Odp: DUNAJEC czchow-melsztyn
: : nadesłane przez
pawel j. (postów: ) dnia 2004-11-10 22:51:56 z *.king.tarnow.pl
Witam.
Skoro jest tak pięknie i tyle ryb to czemu nie ma wędkarzy,czemu nikt nie zgłasza rekordów złowionych w Dunajcu do czasopism wędkarskich( tak jak kieduś)?
Znam ten odcinek Dunajca od bardzo dawna i pamiętam wędkarzy biwakujących w namiotach od wiosny do jesieni, byli to głównie przyjezdni ze Śląska,Krakowa.Ryb łowiono tele ,że ciężko było wyjąć siatkę z wody.
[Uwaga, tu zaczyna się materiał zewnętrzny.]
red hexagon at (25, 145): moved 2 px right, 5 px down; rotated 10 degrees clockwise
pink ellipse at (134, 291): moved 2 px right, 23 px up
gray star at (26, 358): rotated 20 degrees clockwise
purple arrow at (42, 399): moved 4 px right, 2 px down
Wtedy lipienie były od zapory w Czchowie aż po ujście rzeki Białej.Dwa lata temu lipień znikną całkowicie i nikt nie wie dlaczego-chociaż było intensywnie zarybiane.A z uklejkami to nie żart - nie dało się łowić na suchą muchę bo uklejka zawsze brała pierwsza -była zmorą dla muszkarza - teraz złowić uklejkę, jelca, klenia nie jest tak prosto.
Coś się dzieje niedobrego z tym Dunajcem.